_What the exercise asks_. All lines in the data bearing the string "someone" should be identified and copied.
****
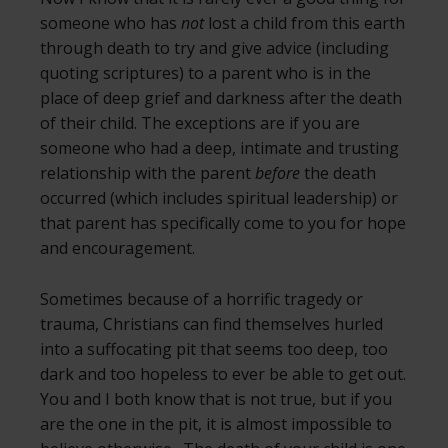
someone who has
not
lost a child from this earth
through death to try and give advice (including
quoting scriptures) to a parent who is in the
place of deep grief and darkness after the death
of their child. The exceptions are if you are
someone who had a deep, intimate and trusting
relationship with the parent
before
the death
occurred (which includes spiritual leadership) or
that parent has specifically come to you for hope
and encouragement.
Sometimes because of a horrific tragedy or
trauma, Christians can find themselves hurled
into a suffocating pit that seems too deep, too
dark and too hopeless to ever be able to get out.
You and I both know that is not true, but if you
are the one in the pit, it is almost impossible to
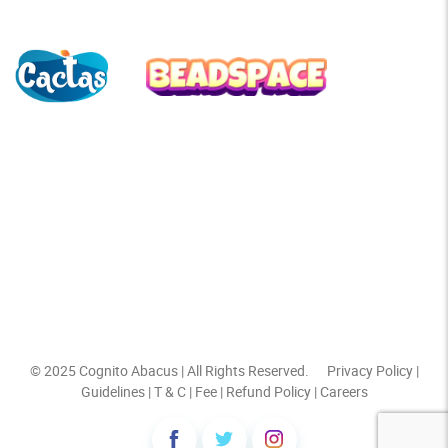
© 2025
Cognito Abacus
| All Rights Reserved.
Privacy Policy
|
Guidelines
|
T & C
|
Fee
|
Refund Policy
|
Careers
****
_Written response_.
someone who has
someone who had a deep, intimate and trusting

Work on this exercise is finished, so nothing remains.